■ EXERCISE PROMPT ■
Output every record verbatim, and omit each picture.

──────── AVAILABLE RECORDS ────────

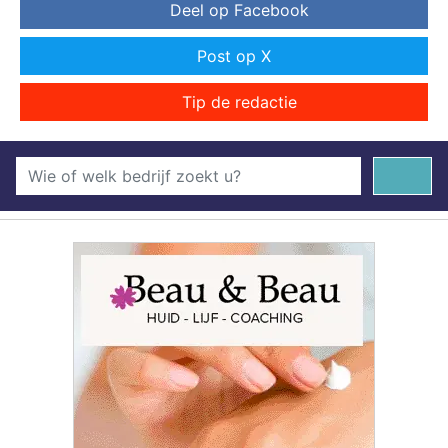
Deel op Facebook
Post op X
Tip de redactie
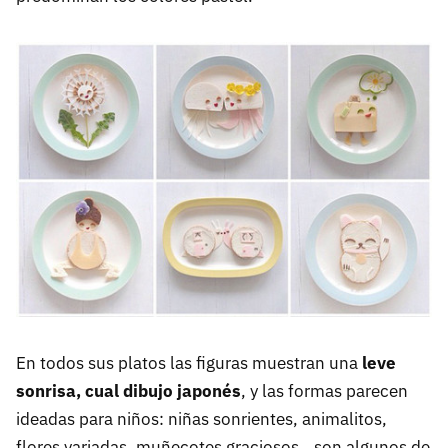
En todos sus platos las figuras muestran una
leve
sonrisa, cual dibujo japonés
, y las formas parecen
ideadas para niños: niñas sonrientes, animalitos,
flores variadas, muñecotes graciosos...son algunos de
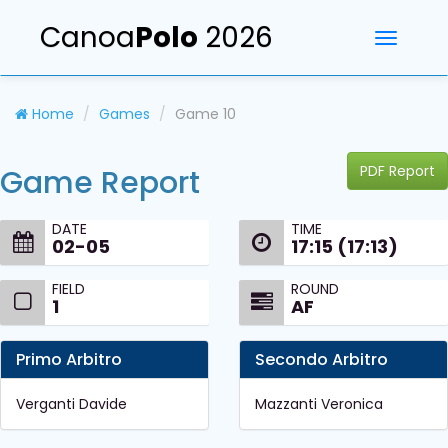
Canoa
Polo
2026
Toggle
navigati
Home
Games
Game 10
PDF Report
Game Report
DATE
TIME
02-05
17:15 (17:13)
FIELD
ROUND
1
AF
Primo Arbitro
Secondo Arbitro
Verganti Davide
Mazzanti Veronica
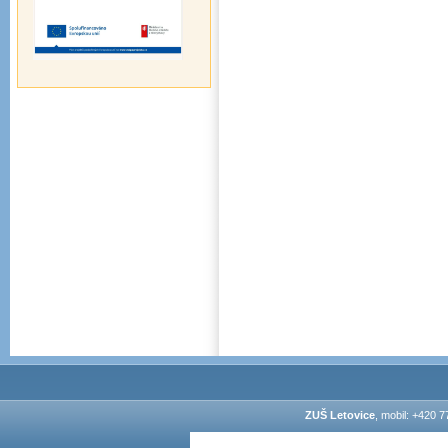
ZUŠ Letovice
, mobil: +420 7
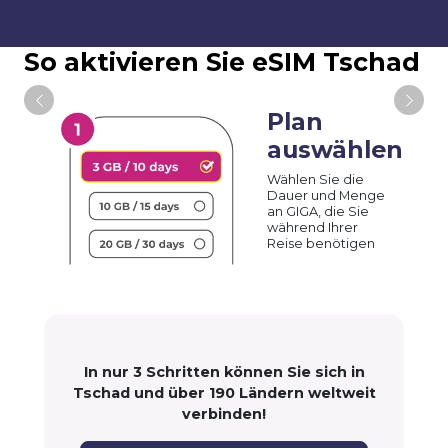
So aktivieren Sie eSIM Tschad
Plan
auswählen
Wählen Sie die
Dauer und Menge
an GIGA, die Sie
während Ihrer
Reise benötigen
In nur 3 Schritten können Sie sich in
Tschad und über 190 Ländern weltweit
verbinden!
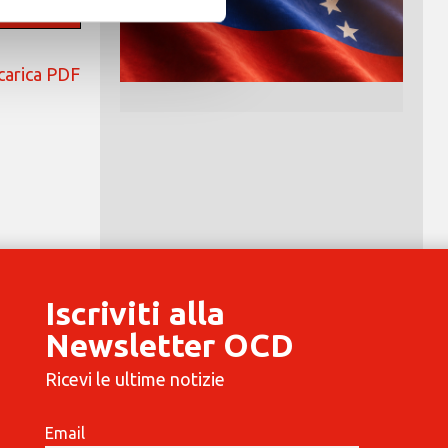
carica PDF
Iscriviti alla
Newsletter OCD
Ricevi le ultime notizie
Email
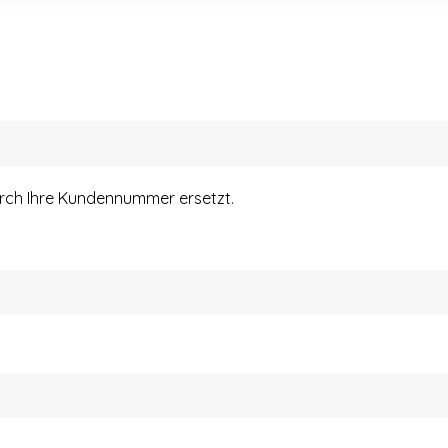
urch Ihre Kundennummer ersetzt.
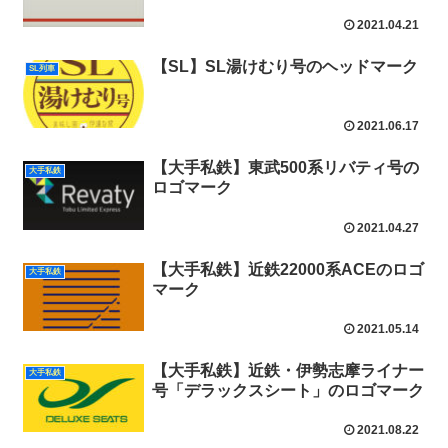
2021.04.21
【SL】SL湯けむり号のヘッドマーク
SL列車
2021.06.17
【大手私鉄】東武500系リバティ号の
大手私鉄
ロゴマーク
2021.04.27
【大手私鉄】近鉄22000系ACEのロゴ
大手私鉄
マーク
2021.05.14
【大手私鉄】近鉄・伊勢志摩ライナー
大手私鉄
号「デラックスシート」のロゴマーク
2021.08.22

────────

■ RESPONSE ■
Deel op Facebook
Post op X
Tip de redactie
En todos sus platos las figuras muestran una
leve
sonrisa, cual dibujo japonés
, y las formas parecen
ideadas para niños: niñas sonrientes, animalitos,
flores variadas, muñecotes graciosos...son algunos de
Canoa
Polo
2026
Toggle
navigati
Home
Games
Game 10
PDF Report
Game Report
DATE
TIME
02-05
17:15 (17:13)
FIELD
ROUND
1
AF
Primo Arbitro
Secondo Arbitro
Verganti Davide
Mazzanti Veronica
ZUŠ Letovice
, mobil: +420 7
So aktivieren Sie eSIM Tschad
Plan
auswählen
Wählen Sie die
Dauer und Menge
an GIGA, die Sie
während Ihrer
Reise benötigen
In nur 3 Schritten können Sie sich in
Tschad und über 190 Ländern weltweit
verbinden!
carica PDF
Iscriviti alla
Newsletter OCD
Ricevi le ultime notizie
Email
urch Ihre Kundennummer ersetzt.
2021.04.21
【SL】SL湯けむり号のヘッドマーク
SL列車
2021.06.17
【大手私鉄】東武500系リバティ号の
大手私鉄
ロゴマーク
2021.04.27
【大手私鉄】近鉄22000系ACEのロゴ
大手私鉄
マーク
2021.05.14
【大手私鉄】近鉄・伊勢志摩ライナー
大手私鉄
号「デラックスシート」のロゴマーク
2021.08.22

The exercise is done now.